Что же происходит с человеком, когда вот так, неожиданно, все в его душе переворачивается, и он пребывает в абсолютной уверенности, что не ошибся, что встретил то единственное существо, выше которого нет и не будет ничего в этой жизни? Почему во мне так гулко давало о себе знать ожидание встречи? Это предчувствие заронилось в душу давно. Оно шевелилось, тихонечко лаская что-то заветное внутри и тогда, когда я ехал учиться: обязательно будет та единственная на всю жизнь встреча, и тогда, когда я садился в поезд и даже ходил по вагону, нет, значит-, не здесь, нет, не она, а иной раз я вдруг решал про себя: вот она, настоящая, но проходило время, — и очарование исчезало, а потом снова и с новой сладостной силой шевелилось заветное, и снова предчувствия встречи давали о себе знать. Эти ожидания принимали и другие формы. Были моменты, когда идеальный облик возникал, когда я прикасался к искусству. Особенно будила во мне идеально-чувственную мою природу живопись. Всматриваясь в лица мадонн, данай и венер, я, будто отвлекаясь от увиденной конкретности, сам складывал как бы новый образ, и этот новый образ начинал жить во мне, и я набрасывался на краски. Сутками я сидел за холстом, пытаясь передать ту идеальность лица, плоти, какая жила во мне. И неважно, что получалось совсем другое, важно иное: во время этого удивительного таинства во мне жил порыв. Было такое состояние, будто я уже не принадлежу реальности, точнее, единственной моей реальностью является мой лихорадочный поиск нужной краски, нужного живописного полотна, света или тени, нужного поворота головы, рук, торса.
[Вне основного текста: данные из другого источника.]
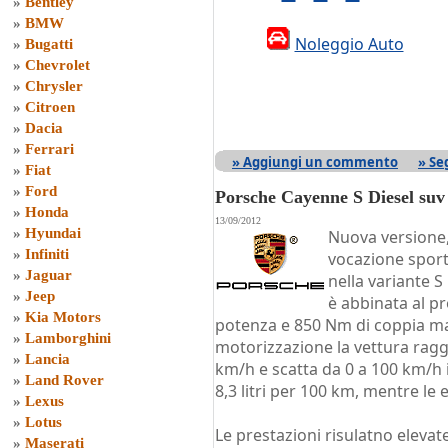
»
Bentley
»
BMW
Noleggio Auto
»
Bugatti
»
Chevrolet
»
Chrysler
»
Citroen
»
Dacia
»
Ferrari
» Aggiungi un commento
» Se
»
Fiat
»
Ford
Porsche Cayenne S Diesel suv
»
Honda
13/09/2012
»
Hyundai
Nuova versione,
»
Infiniti
vocazione sport
»
Jaguar
nella variante S
»
Jeep
è abbinata al p
»
Kia Motors
potenza e 850 Nm di coppia ma
»
Lamborghini
motorizzazione la vettura ragg
»
Lancia
km/h e scatta da 0 a 100 km/h 
»
Land Rover
8,3 litri per 100 km, mentre le 
»
Lexus
»
Lotus
Le prestazioni risulatno elevat
»
Maserati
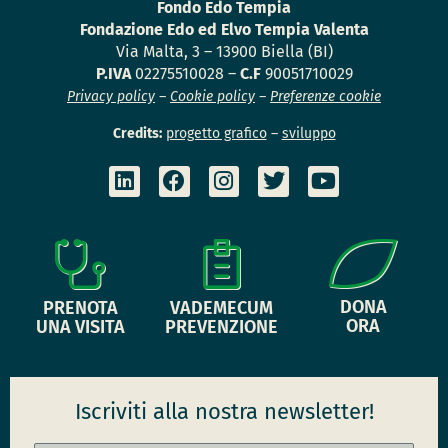
Fondo Edo Tempia
Fondazione Edo ed Elvo Tempia Valenta
Via Malta, 3 – 13900 Biella (BI)
P.IVA
02275510028 –
C.F
90051710029
Privacy policy
–
Cookie policy
–
Preferenze cookie
Credits:
progetto grafico
–
sviluppo
DONA
PRENOTA
VADEMECUM
ORA
UNA VISITA
PREVENZIONE
Iscriviti alla nostra newsletter!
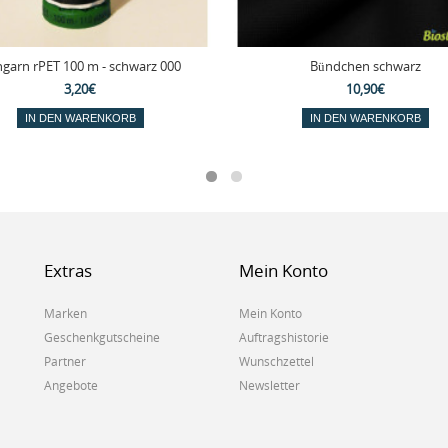
garn rPET 100 m - schwarz 000
Bündchen schwarz
3,20€
10,90€
IN DEN WARENKORB
IN DEN WARENKORB
Extras
Mein Konto
Marken
Mein Konto
Geschenkgutscheine
Auftragshistorie
Partner
Wunschzettel
Angebote
Newsletter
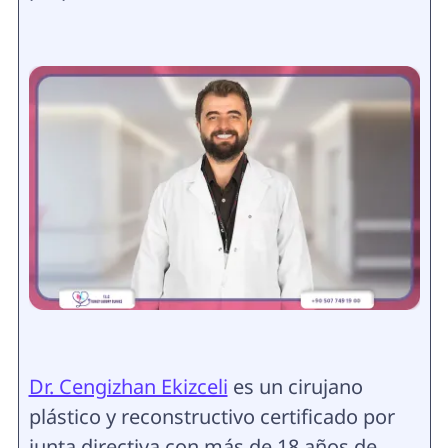
Dr. Cengizhan Ekizceli
es un cirujano
plástico y reconstructivo certificado por
junta directiva con más de 18 años de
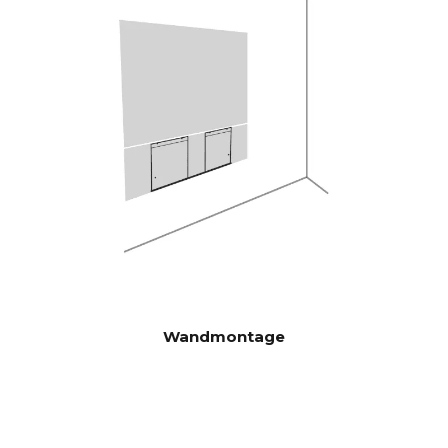
Krachtige Analog Devices 300
DSP
MIPS quad-core met BACCH
3D-filter
Via iOS-app, maakt gebruik
RUIMTECO
van ingebouwde microfoon
RRECTIE
van iPhone of optionele Zen
Mic
HDMI eARC, Toslink, Analoog,
CONNECTI
Apple AirPlay 2 (meerdere
VITEIT
kamers), Google Cast
(meerdere kamers), Roon,
Tidal, Spotify Connect, DLNA.
Bovendien automatisch
Wandmontage
geactiveerde invoer via
besturingseenheid die kan
worden verborgen in CANVAS
voor verbinding met
bestaande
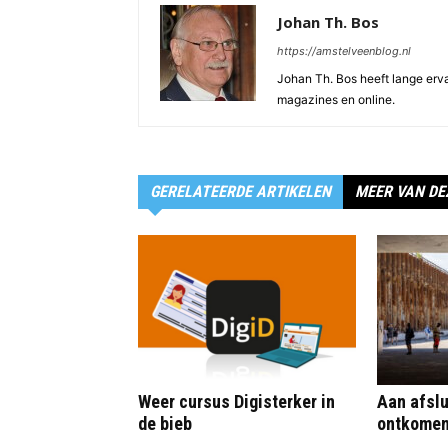
Johan Th. Bos
https://amstelveenblog.nl
Johan Th. Bos heeft lange ervar
magazines en online.
GERELATEERDE ARTIKELEN
MEER VAN DE
Weer cursus Digisterker in
Aan afslu
de bieb
ontkome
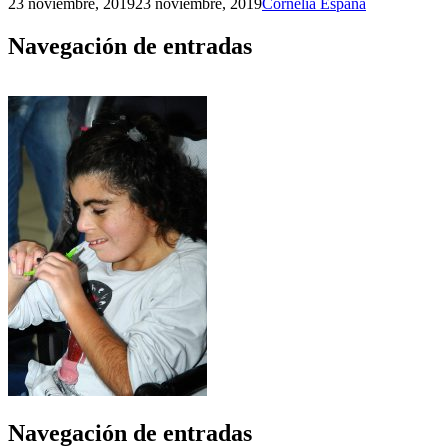
23 noviembre, 2019
23 noviembre, 2019
Cornelia España
Navegación de entradas
Navegación de entradas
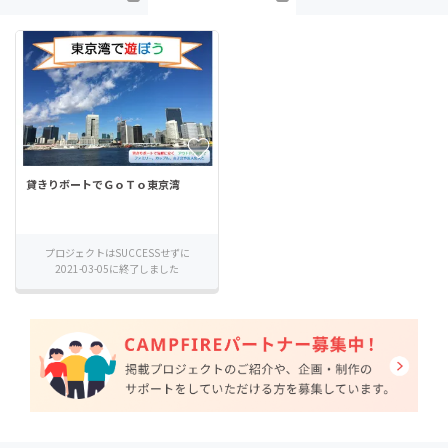
貸きりボートでＧｏＴｏ東京湾
プロジェクトはSUCCESSせずに
2021-03-05に終了しました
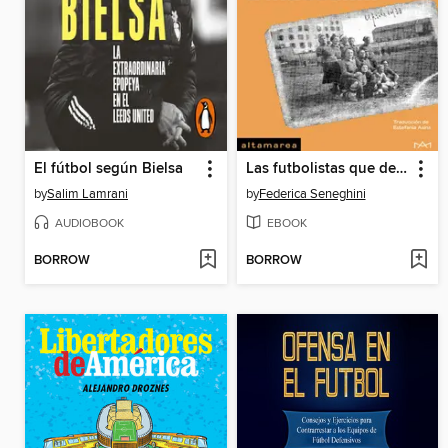
El fútbol según Bielsa
Las futbolistas que desafiaron a Mussolini
by
Salim Lamrani
by
Federica Seneghini
AUDIOBOOK
EBOOK
BORROW
BORROW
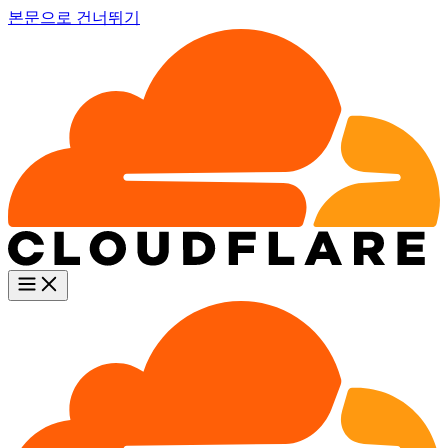
본문으로 건너뛰기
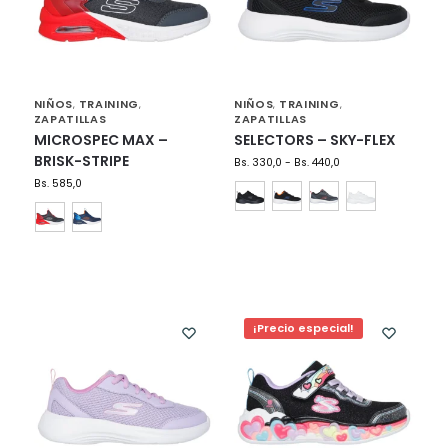
NIÑOS
TRAINING
NIÑOS
TRAINING
,
,
,
,
ZAPATILLAS
ZAPATILLAS
MICROSPEC MAX –
SELECTORS – SKY-FLEX
BRISK-STRIPE
Bs.
330,0
-
Bs.
440,0
Bs.
585,0
¡Precio especial!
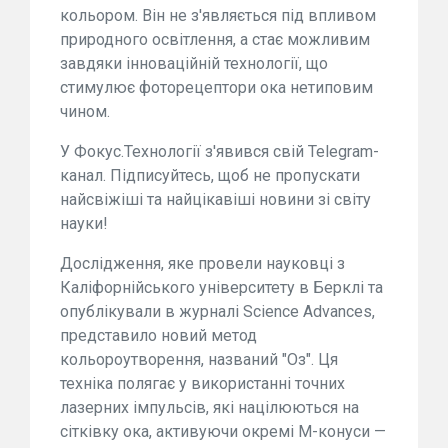
кольором. Він не з'являється під впливом
природного освітлення, а стає можливим
завдяки інноваційній технології, що
стимулює фоторецептори ока нетиповим
чином.
У Фокус.Технології з'явився свій Telegram-
канал. Підписуйтесь, щоб не пропускати
найсвіжіші та найцікавіші новини зі світу
науки!
Дослідження, яке провели науковці з
Каліфорнійського університету в Берклі та
опублікували в журналі Science Advances,
представило новий метод
кольороутворення, названий "Оз". Ця
техніка полягає у використанні точних
лазерних імпульсів, які націлюються на
сітківку ока, активуючи окремі М-конуси —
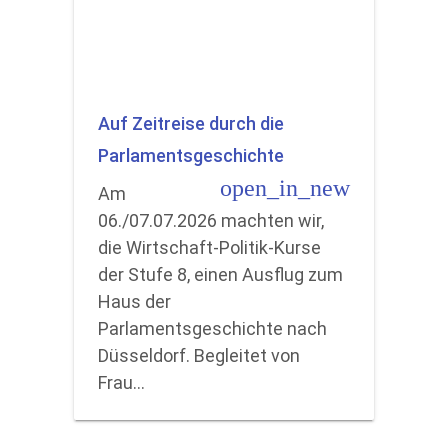
Auf Zeitreise durch die
Parlamentsgeschichte
open_in_new
Am
06./07.07.2026 machten wir,
die Wirtschaft-Politik-Kurse
der Stufe 8, einen Ausflug zum
Haus der
Parlamentsgeschichte nach
Düsseldorf. Begleitet von
Frau…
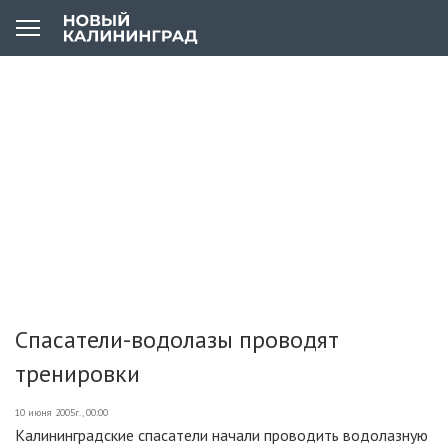
Спасатели-водолазы проводят
тренировки
10 июня 2005г., 00:00
Калининградские спасатели начали проводить водолазную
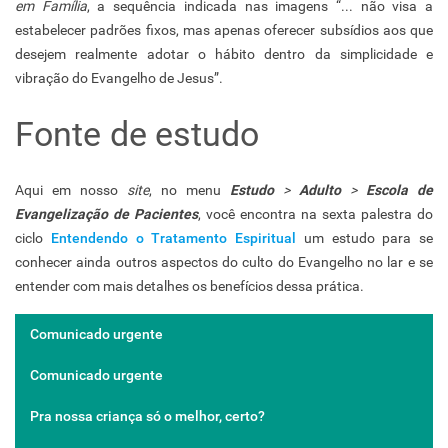
em Família
, a sequência indicada nas imagens “... não visa a
estabelecer padrões fixos, mas apenas oferecer subsídios aos que
desejem realmente adotar o hábito dentro da simplicidade e
vibração do Evangelho de Jesus”.
Fonte de estudo
Aqui em nosso
site
, no menu
Estudo
>
Adulto
>
Escola de
Evangelização de Pacientes
, você encontra na sexta palestra do
ciclo
Entendendo o Tratamento Espiritual
um estudo para se
conhecer ainda outros aspectos do culto do Evangelho no lar e se
entender com mais detalhes os benefícios dessa prática.
Comunicado urgente
Comunicado urgente
Pra nossa criança só o melhor, certo?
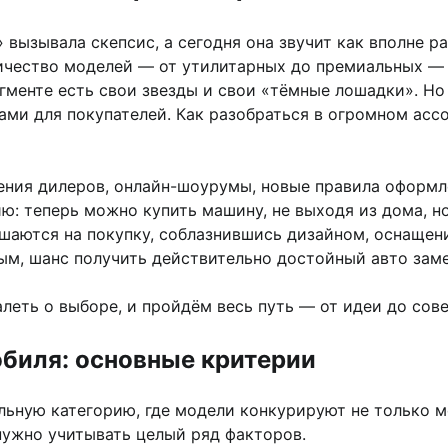
вызывала скепсис, а сегодня она звучит как вполне р
личество моделей — от утилитарных до премиальных —
гменте есть свои звезды и свои «тёмные лошадки». Но
ми для покупателей. Как разобраться в огромном асс
ния дилеров, онлайн-шоурумы, новые правила оформл
ю: теперь можно купить машину, не выходя из дома, н
шаются на покупку, соблазнившись дизайном, оснащен
ым, шанс получить действительно достойный авто зам
алеть о выборе, и пройдём весь путь — от идеи до сов
обиля: основные критерии
ьную категорию, где модели конкурируют не только м
нужно учитывать целый ряд факторов.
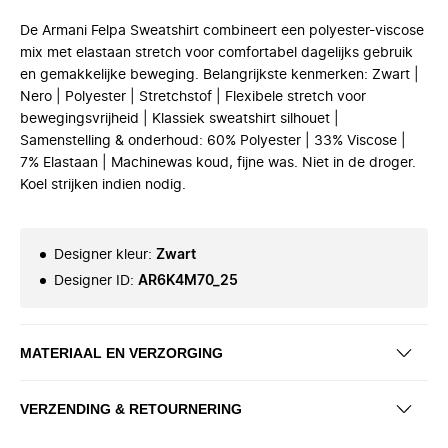
De Armani Felpa Sweatshirt combineert een polyester-viscose
mix met elastaan stretch voor comfortabel dagelijks gebruik
en gemakkelijke beweging. Belangrijkste kenmerken: Zwart |
Nero | Polyester | Stretchstof | Flexibele stretch voor
bewegingsvrijheid | Klassiek sweatshirt silhouet |
Samenstelling & onderhoud: 60% Polyester | 33% Viscose |
7% Elastaan | Machinewas koud, fijne was. Niet in de droger.
Koel strijken indien nodig.
Designer kleur
:
Zwart
Designer ID
:
AR6K4M70_25
MATERIAAL EN VERZORGING
VERZENDING & RETOURNERING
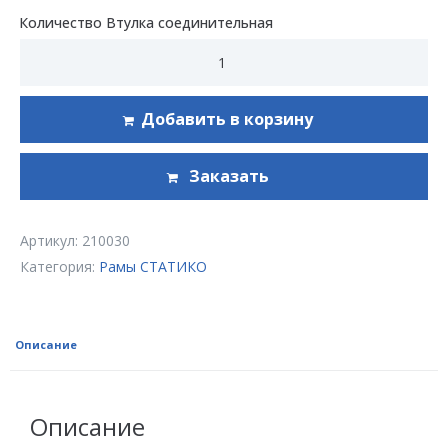
Количество Втулка соединительная
Добавить в корзину
Заказать
Артикул:
210030
Категория:
Рамы СТАТИКО
Описание
Описание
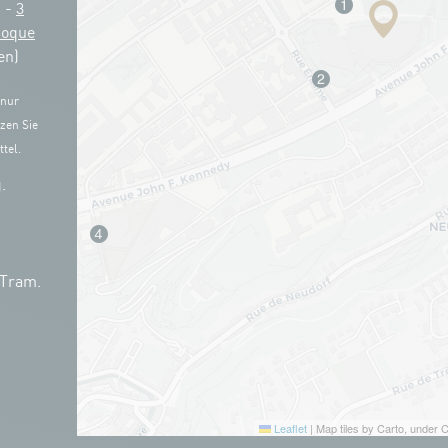
g -
3
Coque
en)
 nur
zen Sie
tel.
.
 Tram.
Leaflet
|
Map tiles by Carto, under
Этот процесс приобщения к предчувствиям, точнее к переводу идеальных моих предчувствий в сферу абсолютно реалистическую, совершался непременно в одиночестве. Либо ночью, когда все спали, либо где-нибудь в уединении. О том, что происходило со мной, никто не знал. А когда спрашивали даже самые близкие: «Что ты там промышляешь?» — я отвечал: «Так, мазюкаю». Это самое сокровенное жило во мне. И ради него я жил, боясь не только признаться в этом другим, но и самому себе. Мне двадцать раз задавали один и тот же вопрос: «Для чего ты живешь?» — и я ставил этот вопрос себе и ни разу честно не мог сказать ни себе, ни другим: для любви. Этого казалось мало. Я вспомнил признание одного человека: «У меня всё было. Не было только любви. Значит, ничего не было».